Fernando Llopis, que vem do país vizinho, até teve uma recomendação extra além da sua universidade: "Tenho um primo que viveu em Lisboa e disse-me que ia gostar muito. Aconselhou-me a vir para cá." Indicação que o madrileno seguiu e não se arrependeu. Pawel Pankowicz não é novato no programa Erasmus, mas da primeira vez resolveu ficar mais perto de casa. O polaco escolheu Sófia, na Bulgária, mas depois de "ver fotografias" de amigos que estudaram em Lisboa sabia que tinha de vir conhecer Portugal.
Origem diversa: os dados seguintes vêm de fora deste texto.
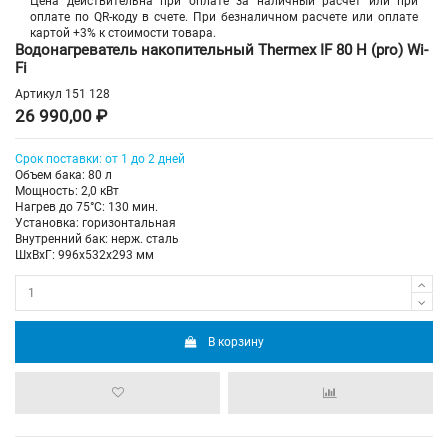
Цена действительна при оплате за наличный расчет или при
оплате по QR-коду в счете. При безналичном расчете или оплате
картой +3% к стоимости товара.
Водонагреватель накопительный Thermex IF 80 H (pro) Wi-
Fi
Артикул
151 128
26 990,00 ₽
Срок поставки: от 1 до 2 дней
Объем бака: 80 л
Мощность: 2,0 кВт
Нагрев до 75°С: 130 мин.
Установка: горизонтальная
Внутренний бак: нерж. сталь
ШхВхГ: 996х532х293 мм
В корзину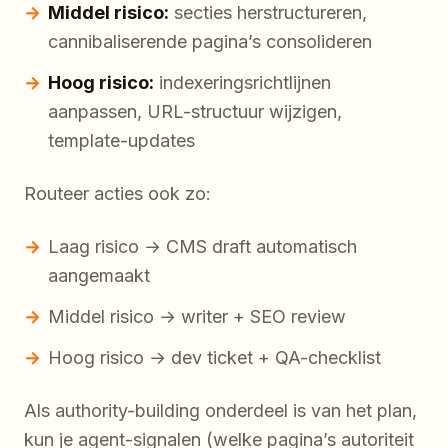
Middel risico:
secties herstructureren,
cannibaliserende pagina’s consolideren
Hoog risico:
indexeringsrichtlijnen
aanpassen, URL-structuur wijzigen,
template-updates
Routeer acties ook zo:
Laag risico → CMS draft automatisch
aangemaakt
Middel risico → writer + SEO review
Hoog risico → dev ticket + QA-checklist
Als authority-building onderdeel is van het plan,
kun je agent-signalen (welke pagina’s autoriteit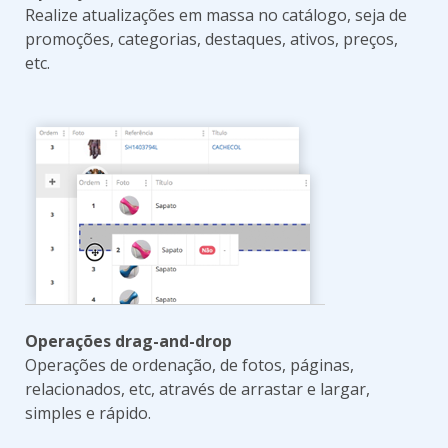
Realize atualizações em massa no catálogo, seja de
promoções, categorias, destaques, ativos, preços,
etc.
Operações drag-and-drop
Operações de ordenação, de fotos, páginas,
relacionados, etc, através de arrastar e largar,
simples e rápido.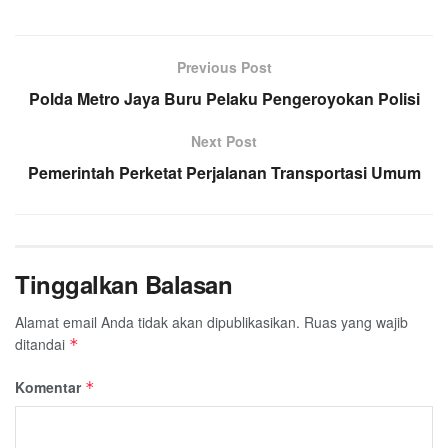
Previous Post
Polda Metro Jaya Buru Pelaku Pengeroyokan Polisi
Next Post
Pemerintah Perketat Perjalanan Transportasi Umum
Tinggalkan Balasan
Alamat email Anda tidak akan dipublikasikan.
Ruas yang wajib
ditandai
*
Komentar
*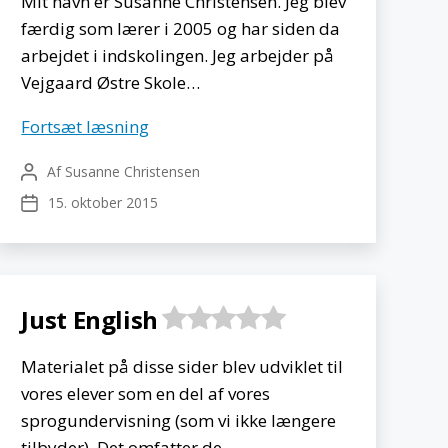
Mit navn er Susanne Christensen. Jeg blev
færdig som lærer i 2005 og har siden da
arbejdet i indskolingen. Jeg arbejder på
Vejgaard Østre Skole…
Ideer
Fortsæt læsning
til
Af
Susanne Christensen
Indlægsforfatter
indskolingen
15. oktober 2015
Indlægsdato
Just English
Materialet på disse sider blev udviklet til
vores elever som en del af vores
sprogundervisning (som vi ikke længere
tilbyder). Det omfatter de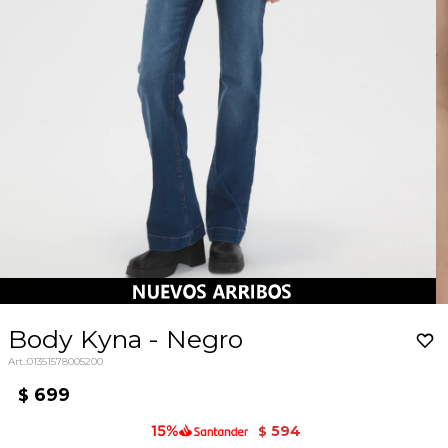
Body Kyna - Negro
01351578005200
699
$
594
$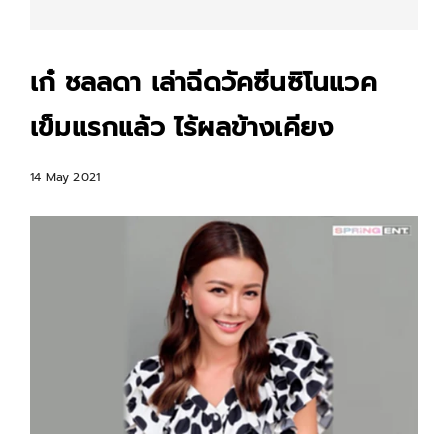
เก๋ ชลลดา เล่าฉีดวัคซีนซิโนแวค
เข็มแรกแล้ว ไร้ผลข้างเคียง
14 May 2021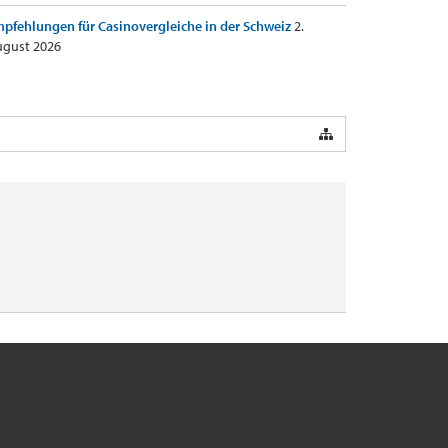
pfehlungen für Casinovergleiche in der Schweiz
2.
gust 2026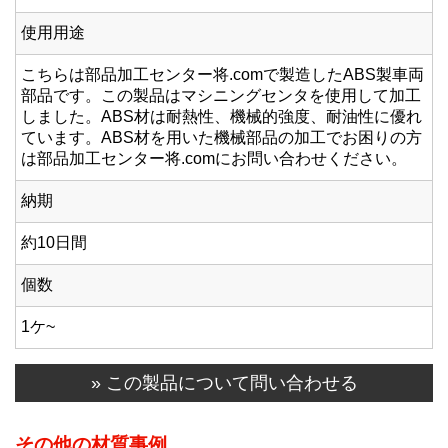
使用用途
こちらは部品加工センター将.comで製造したABS製車両
部品です。この製品はマシニングセンタを使用して加工
しました。ABS材は耐熱性、機械的強度、耐油性に優れ
ています。ABS材を用いた機械部品の加工でお困りの方
は部品加工センター将.comにお問い合わせください。
納期
約10日間
個数
1ケ~
» この製品について問い合わせる
その他の材質事例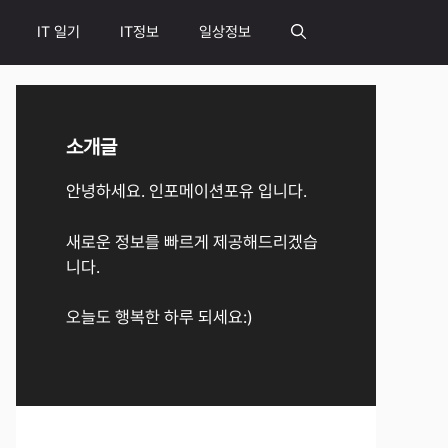
IT 일기
IT정보
일상정보
소개글
안녕하세요. 인포메이션포유 입니다.
새로운 정보를 빠르게 제공해드리겠습
니다.
오늘도 행복한 하루 되세요:)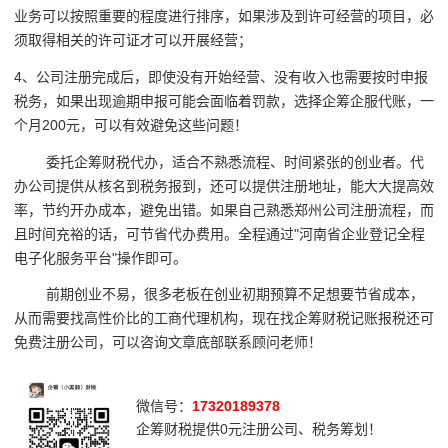
业务可以按照重要的程度进行排序，如果涉及到许可经营的项目，必
须取得相关的许可证才可以开展经营；
4、公司注册完成后，即使没有开始经营、没有收入也需要按时申报
税务，如果出现逾期申报可能会面临着罚款，选择企筹企服代账，
一
个月200元，可以有效避免这些问题！
委托企筹财税代办，适合不熟悉流程、时间紧张的创业者。代
办公司提供从核名到税务报到，还可以提供注册地址，能大大提高效
率，节约开办成本，避免出错。如果自己熟悉郑州公司注册流程，而
且时间充裕的话，可节省代办费用。全程通过"河南省企业登记全程
电子化服务平台"操作即可。
前期创业不易，很多老板在创业初期预算不足想要节省成本，
从而需要找高性价比的工商代理机构，现在找企筹财税记账报税还可
免费注册公司，可以咨询文章底部联系顾问老师！
微信号：
17320189378
企筹财税提供0元注册公司、税务筹划！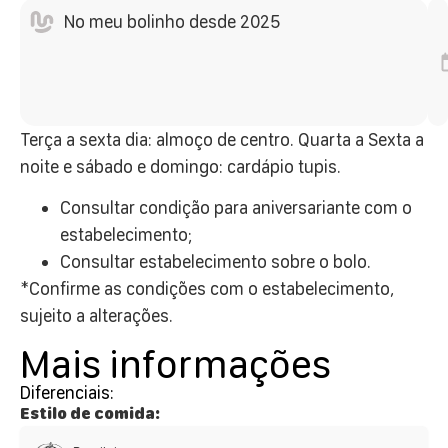
No meu bolinho desde 2025
Terça a sexta dia: almoço de centro. Quarta a Sexta a
noite e sábado e domingo: cardápio tupis.
Consultar condição para aniversariante com o
estabelecimento;
Consultar estabelecimento sobre o bolo.
*Confirme as condições com o estabelecimento,
sujeito a alterações.
Mais informações
Diferenciais:
Estilo de comida: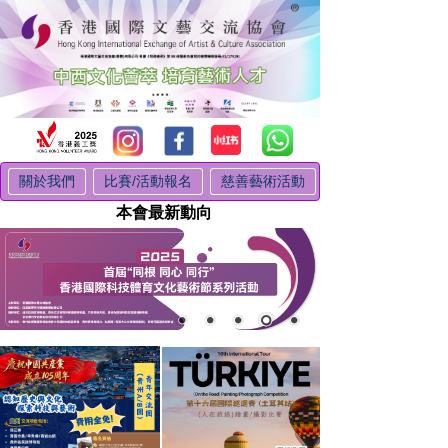
關於我們
比賽/活動報名
慈善藝術活動
本會最新動向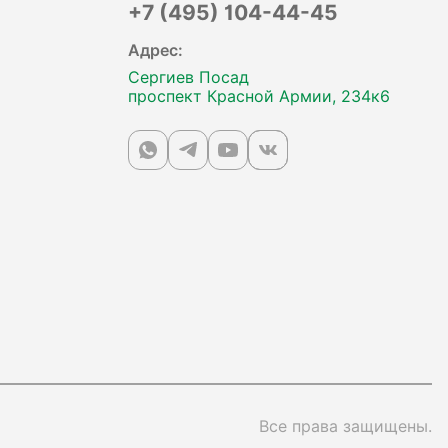
+7 (495) 104-44-45
Адрес:
Сергиев Посад
проспект Красной Армии, 234к6
Все права защищены.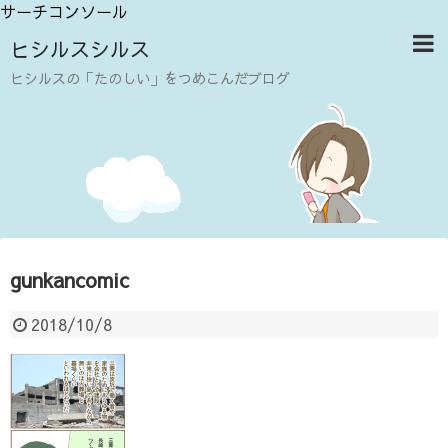
サーチコンソール
ヒシルスシルス
ヒシルスの「たのしい」をつめこんだブログ
gunkancomic
2018/10/8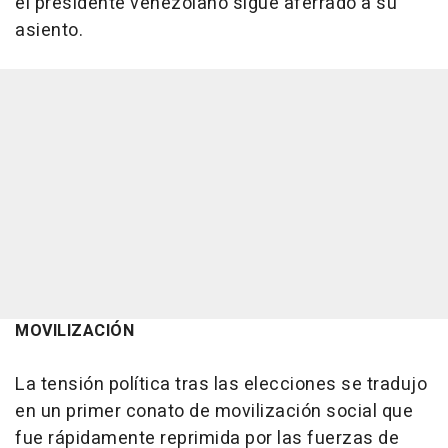
el presidente venezolano sigue aferrado a su
asiento.
MOVILIZACIÓN
La tensión política tras las elecciones se tradujo
en un primer conato de movilización social que
fue rápidamente reprimida por las fuerzas de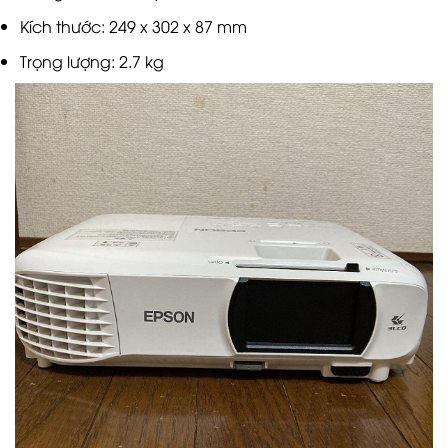
Kích thước: 249 x 302 x 87 mm
Trọng lượng: 2.7 kg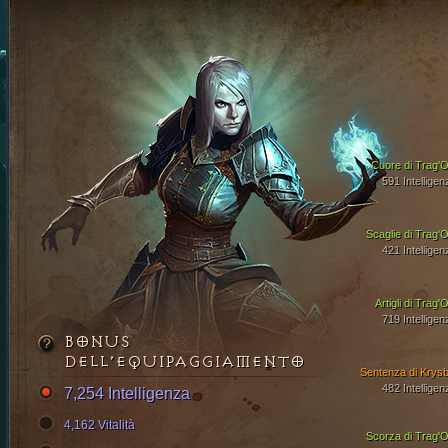
Cuore di Trag'O
591 Intelligen
Scaglie di Trag'O
421 Intelligen
Artigli di Trag'
719 Intelligen
BONUS
DELL’EQUIPAGGIAMENTO
Sentenza di Krysb
482 Intelligen
7,254 Intelligenza
4,162 Vitalità
Scorza di Trag'O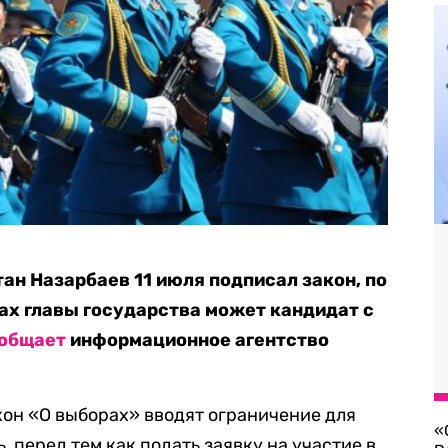
ан Назарбаев 11 июля подписал закон, по
ах главы государства может кандидат с
общает
информационное агентство
он «О выборах» вводят ограничение для
«
, перед тем как подать заявку на участие в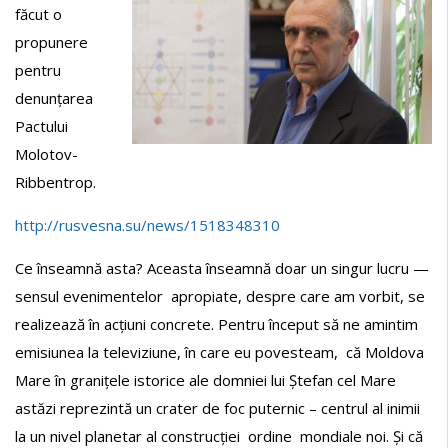
făcut o
propunere
pentru
denunțarea
Pactului
Molotov-
Ribbentrop.
http://rusvesna.su/news/1518348310
Ce înseamnă asta? Aceasta înseamnă doar un singur lucru —
sensul evenimentelor apropiate, despre care am vorbit, se
realizează în acțiuni concrete. Pentru început să ne amintim
emisiunea la televiziune, în care eu povesteam, că Moldova
Mare în granițele istorice ale domniei lui Ștefan cel Mare
astăzi reprezintă un crater de foc puternic – centrul al inimii
la un nivel planetar al construcției ordine mondiale noi. Și că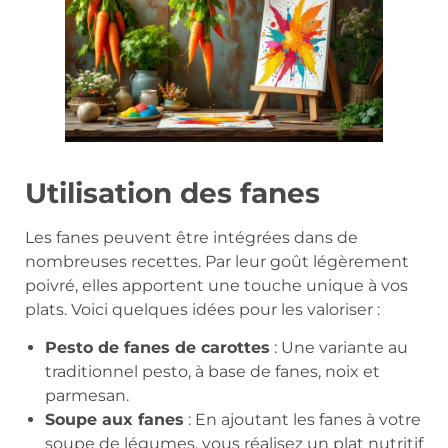
Utilisation des fanes
Les fanes peuvent être intégrées dans de
nombreuses recettes. Par leur goût légèrement
poivré, elles apportent une touche unique à vos
plats. Voici quelques idées pour les valoriser :
Pesto de fanes de carottes
: Une variante au
traditionnel pesto, à base de fanes, noix et
parmesan.
Soupe aux fanes
: En ajoutant les fanes à votre
soupe de légumes, vous réalisez un plat nutritif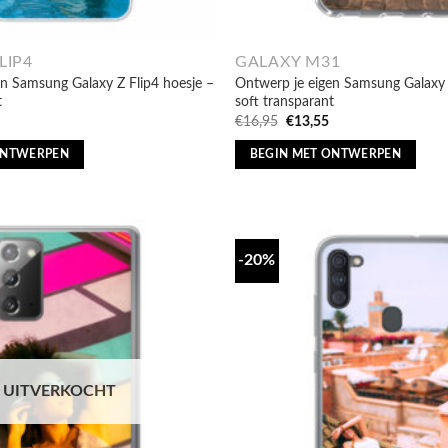
LIP4
GALAXY M31
n Samsung Galaxy Z Flip4 hoesje –
Ontwerp je eigen Samsung Galaxy
t
soft transparant
nkelijke
Huidige
Oorspronkelijke
Huidige
€
16,95
€
13,55
prijs
prijs
prijs
is:
was:
is:
ONTWERPEN
BEGIN MET ONTWERPEN
€13,55.
€16,95.
€13,55.
-20%
UITVERKOCHT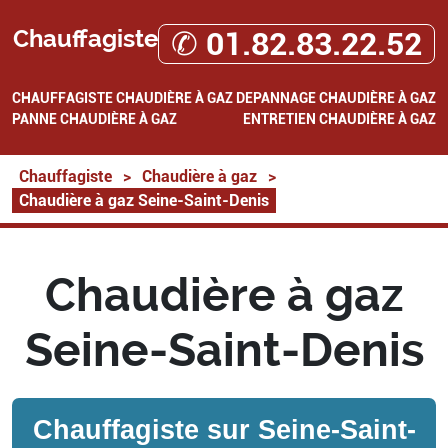
Chauffagiste
✆ 01.82.83.22.52
CHAUFFAGISTE
CHAUDIÈRE À GAZ
DEPANNAGE CHAUDIÈRE À GAZ
PANNE CHAUDIÈRE À GAZ
ENTRETIEN CHAUDIÈRE À GAZ
Chauffagiste
>
Chaudière à gaz
>
Chaudière à gaz Seine-Saint-Denis
Chaudière à gaz
Seine-Saint-Denis
Chauffagiste sur
Seine-Saint-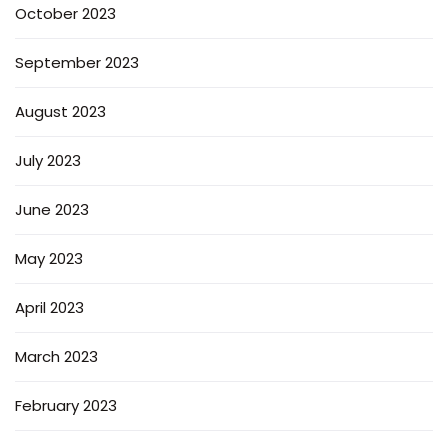
October 2023
September 2023
August 2023
July 2023
June 2023
May 2023
April 2023
March 2023
February 2023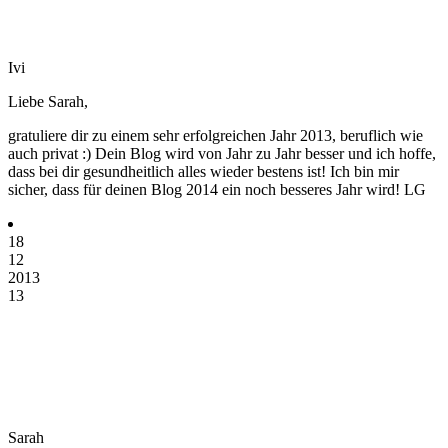
Ivi
Liebe Sarah,
gratuliere dir zu einem sehr erfolgreichen Jahr 2013, beruflich wie
auch privat :) Dein Blog wird von Jahr zu Jahr besser und ich hoffe,
dass bei dir gesundheitlich alles wieder bestens ist! Ich bin mir
sicher, dass für deinen Blog 2014 ein noch besseres Jahr wird! LG
18
12
2013
13
Sarah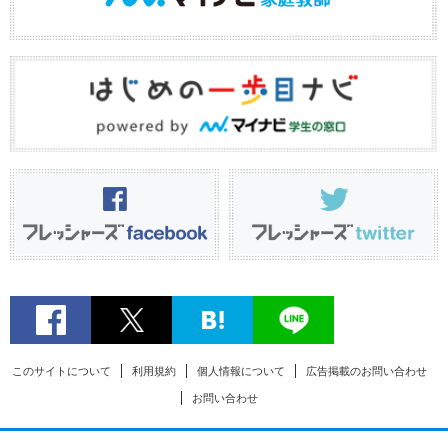
このサイトについて
利用規約
個人情報について
広告掲載のお問い合わせ
お問い合わせ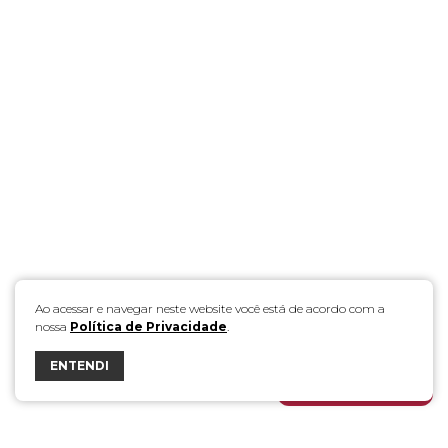
Ao acessar e navegar neste website você está de acordo com a
nossa
Política de Privacidade
.
ENTENDI
FALE COM A DÁLIA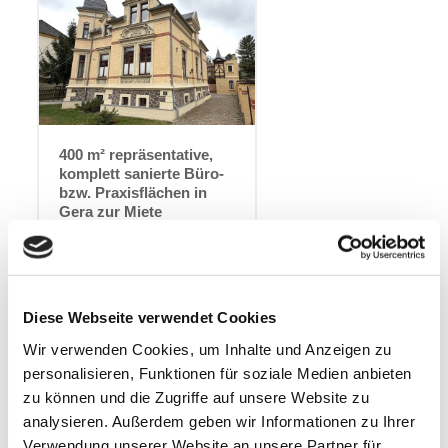
400 m² repräsentative,
komplett sanierte Büro-
bzw. Praxisflächen in
Gera zur Miete
Büro- und Geschäftsgebäude
07551 Gera
Diese Webseite verwendet Cookies
3.475,75 €
Miete zzgl. NK
Wir verwenden Cookies, um Inhalte und Anzeigen zu
personalisieren, Funktionen für soziale Medien anbieten
Immobilien-ID
Gewerbefläche
1973652
ca. 400
m²
zu können und die Zugriffe auf unsere Website zu
analysieren. Außerdem geben wir Informationen zu Ihrer
Zimmer
Gesamtfläche
Verwendung unserer Website an unsere Partner für
14
ca. 400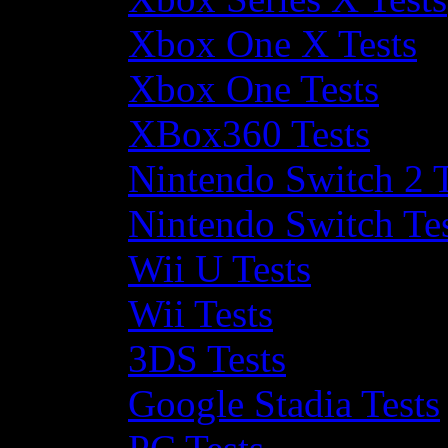
Xbox One X Tests
Xbox One Tests
XBox360 Tests
Nintendo Switch 2 T
Nintendo Switch Te
Wii U Tests
Wii Tests
3DS Tests
Google Stadia Tests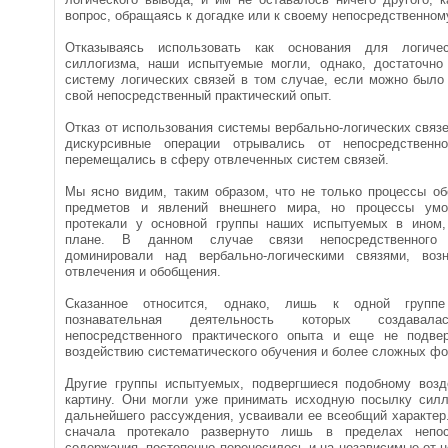
вопрос, обращаясь к догадке или к своему непосредственном
Отказываясь использовать как основания для логиче
силлогизма, наши испытуемые могли, однако, достаточно
систему логических связей в том случае, если можно было
свой непосредственный практический опыт.
Отказ от использования системы вербально-логических связей
дискурсивные операции отрывались от непосредственн
перемещались в сферу отвлеченных систем связей.
Мы ясно видим, таким образом, что не только процессы об
предметов и явлений внешнего мира, но процессы умо
протекали у основной группы наших испытуемых в ином,
плане. В данном случае связи непосредственного 
доминировали над вербально-логическими связями, во
отвлечения и обобщения.
Сказанное относится, однако, лишь к одной групп
познавательная деятельность которых создава
непосредственного практического опыта и еще не подв
воздействию систематического обучения и более сложных ф
Другие группы испытуемых, подвергшиеся подобному воз
картину. Они могли уже принимать исходную посылку силл
дальнейшего рассуждения, усваивали ее всеобщий характер
сначала протекало развернуто лишь в пределах непос
содержания, постепенно переносилось и на независимые от н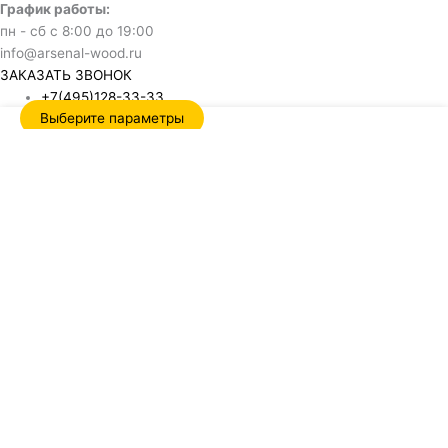
График работы:
пн - сб с 8:00 до 19:00
info@arsenal-wood.ru
ЗАКАЗАТЬ ЗВОНОК
+7(495)128-33-33
Выберите параметры
Обратный звонок
Name
Отправить
Нажимая кнопку, я даю согласие на обработку своих
персональных данных и соглашаюсь с политикой
конфиденциальности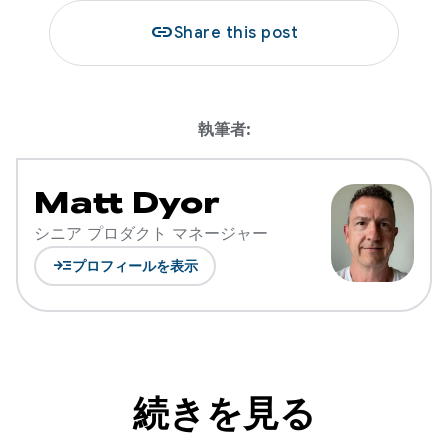
link
Share this post
執筆者:
Matt Dyor
シニア プロダクト マネージャー
read_more
プロフィールを表示
続きを見る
Ao contrário de erasmus anteriores, Kristýna Vlhová decidiu não vir para Lisboa. Está em Portalegre e é um dos 23 alunos deste programa de intercâmbio que o Politécnico local vai acolher neste ano vindos de oito países. A escolha, mais uma vez, ficou a dever-se aos laços entre as duas instituições de ensino superior (a de origem e a portuguesa), mas a jovem checa também ponderou outros fatores. "Gosto do calor, Portugal é um país pequeno e por isso mais fácil e barato para se viajar e conhecer."

Há um mês em Portugal, todos eles já tiveram oportunidade de conhecer alguns dos locais turísticos e, para já, a maior dificuldade é a língua, que todos já estão a aprender.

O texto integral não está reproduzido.